Wednesday, September 07, 2005

Paul's Day at the Faire (Fair)

So you have a kilt and a Scottish accent, where do you go besides weddings and funerals?
Now where do you go where you 'fit in' and people don't ask you if you're really from Scotland?
Where can you amuse friends and strangers alike all day long in a Scottish accent???

The Renaissance Farie, or Ye Old Fairy as the sign says.

At this particular Faire, in upstate NY, you will have to drive through New Jersey, which will piss you off, putting you in the right mood to be Scottish and deal with thousands of people in period costume. (to answer another question of how to make the 'welcome to pennsyltucky' sign
attractive: drive through New Yawk and Noo Jurzee)

Prepare yourself for the following: women dressed like wenches. women dressed in leather corsets, women dressed like pirates, women dressed in armour, women with swords, women with axes, women with chain mail underwear...and not one of them over 130 pounds and all between 5/4 and 5/10... black hair, blue hair, purple hair, brown hair, green hair. Now pick
one and obsess over her until you see another that strikes your fancy.
Because they ALL speak with an english accent!!

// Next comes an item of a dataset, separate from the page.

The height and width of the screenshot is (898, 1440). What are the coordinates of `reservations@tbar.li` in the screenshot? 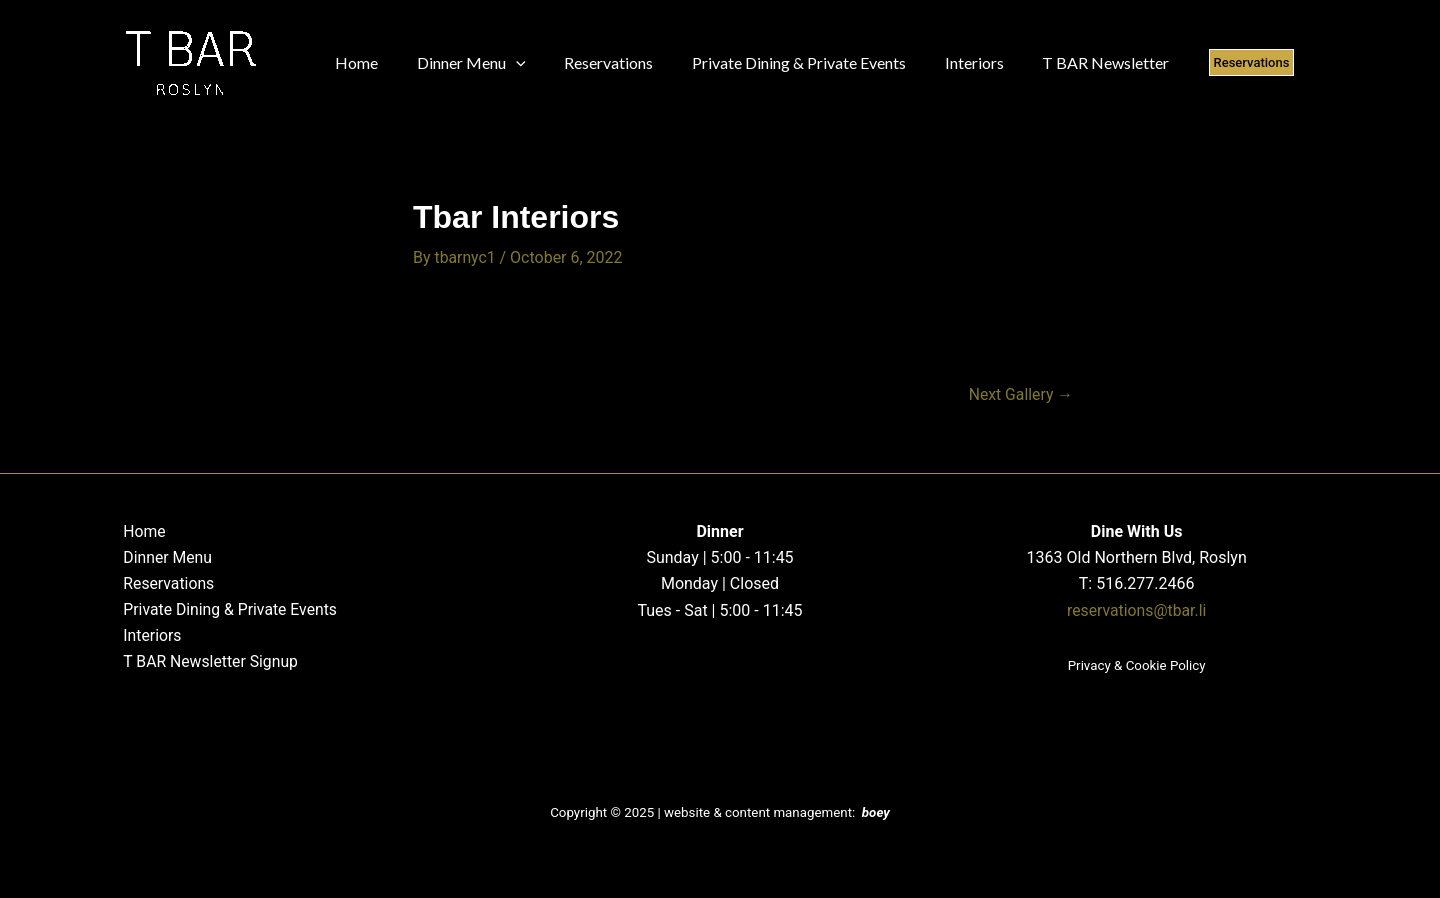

Upon entering said Faire, waste no time in hitting on the first beer wench you see. Ask for meade, tell her you've never had it before, prepare to be yelled at and embarrassed as a Meade 'virgin', be 'forced' to drink said Meade with both hands tied behind your back, accept a second Meade as a 'prize' then order another. IMPORTANT: do not have breakfast before the
Meade, it will spoil the hallucinations.

Next walk along with your 'friends' whom you've only known for 18 hours, being led by your tongue as you just saw a girl dressed like a pirate... Stop to be insulted by a shop keeper "why do the Scots wear kilts? because sheep can hear zippers. Why do Irish wear kilts? because Scots can hear zippers" insult the shop keepers mother thus surprising him, then give him a hug-he's your new best friend for 35 seconds...forget all about this until reminded 14 hours later. Ask the friends if the Meade at 10AM was a good idea, when they answer "yes" ask them what meade is.

Now, Every time you pass by "your" meade wench scream and point "Ewe did this to me, its all your fault." to which she will always reply "It wasn't me it was him" pointing to anyone nearby.

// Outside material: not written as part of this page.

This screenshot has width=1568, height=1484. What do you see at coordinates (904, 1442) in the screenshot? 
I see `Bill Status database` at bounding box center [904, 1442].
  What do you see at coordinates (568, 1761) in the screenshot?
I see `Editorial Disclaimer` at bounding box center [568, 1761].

Find the fellows playing the bagpipes, dance in front of them, and then stand next to them when they finish. Converse with Angus Lochinrad convincing him that you were born in Oban Scotland and enjoyed his show. He will is so pleased he will sign the CD you just bought. Stand next to him some more. When tourists, thinking you're part of the show, asking you where
the bathrooms are, randomly point towards the woods.

Approach the Queen, (Note: every Labor Day the Queen has a birthday, she is now like 400 years old, funny she doesn't look a day over 40...) (Also Note: the Queen an 'escort') Ask the Queen if she got the sheep you sent her for her birthday. When she says 'no' reply loud enough for the nearest hundred people can hear "No, oh I remember I had to EAT it because of your bloody high taxes!!!" Continue with an ad lib from Braveheart... Notice that the 'escort' that is supposed to keep the Queen moving forward, has not stopped you because they are laughing too hard. Tell the Queen you she can make it up to you by buying you a Meade.

Get shooed away from the Queen by your 'friends' who now realize that Meade and a Scottish accent are a dangerous, yet funny, combination.

Dance with a 'peasant' performer at the Maypole dance because...she asked you too. See 'Captain Jack Sparrow' dancing next to you...blink hard. He's still there...see him blinking hard at you...you're still there.

Eat "Steak on a Stake" for $6.

Walk through the "enchanted forest" with fortune teller shops. Realize that $20 dollars to have your palm read exclusively so you can try out "Do you see me in your future" joke is not worth it. Now realize that you're starting to sober up.

Sober up, but continue to ask every flower girl, beer wench, body artist, and chain mail model if you can take them home. .... Wait for it.... Get slapped a total of 0 times.

-Have one performer dressed like a sheep ask you to chase her.
-Have one flower girl ask if you want to feel her wet beaver, have another
ask you to pet her furry dragon. To each of this hold up your seal skinned
bag...have them feel it, to which one replies "that's a furry sack".
-Also allow one performer to fall so she can look up your kilt. Tell her the "sweet and innocent routine" would get her more money at a strip club than a ren faire, then after she does the mock cry routine, tell her she's evil, and after the mock surprise routine ask to take her home.

Go home wenchless, sober, and depressed because you are wenchless and sober, but be happy because you found a place to be Scottish.